Peace programme for evaluating the impact of accidents contaminating the environment.
Brechignac, F.; Vallejo, R.; Sauras, T.; Casadesus, J.; Thiry, Y.; Waegeneers, N.; Forsberg, S.; Shaw, G.; Madoz-Escande, C.; Gonze, M.A.
RAPPORT INIS-FR-2000-263, 207p.
The Chernobyl accident, which led to substantial release of radioactive materials in the atmosphere, demonstrated that large environmental areas may be contaminated by fall-out deposition of radioactivity. In particular, contamination by Cs and Sr of agro-ecosystems where food production is taking place is most susceptible to contribute to population radiation dose. Nuclear safety analysis shows that, although very small, the probability of an accident occurring on a pressurized water reactor (PWR) cannot be completely set aside. In such a situation, decision making and management of the contaminated agricultural surfaces largely depend on our ability to predict how, and to which extent, the initial contamination may lead to polluted foodstuffs. Furthermore, the efficiency of the prediction models relies on our level of understanding of the mechanisms governing the transfer of radionuclides in the soil-plant system. Unraveling these mechanisms from in situ observations of environmental areas contaminated by past events is difficult due to the lack of control on both, the contamination itself, which happened in a critical situation, and the natural environment, which is highly variable, temporally and spatially. Such conditions prevent a clear identification of the most relevant parameters influencing the radionuclides transfer and thereby the prediction goal. In particular, current transfer factors introduced in prediction models suffer from unresolved and poorly documented variabilities.

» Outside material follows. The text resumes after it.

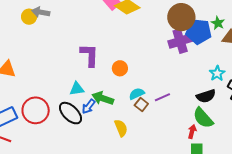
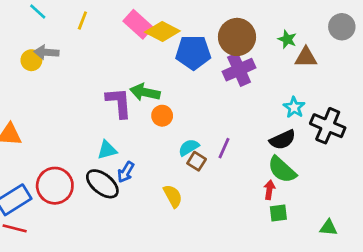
blue pentagon: (199, 32) -> (193, 52), moved
purple line: (162, 97) -> (224, 148), turned -35
green arrow: (103, 98) -> (145, 92), moved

This is why irsn developed a unique research facility capable of generating, in closed and controlled environmental conditions, a mini-accident with release of radioactive aerosols on small-scale, but realistic, samples of crops. These crops are conducted on undisturbed soil monoliths, featuring several soil types from various European countries, managed in lysimeters with advanced water movement control, and placed in greenhouses where three typical climates can be reproduced artificially, and yearly repeated, by means of computer control.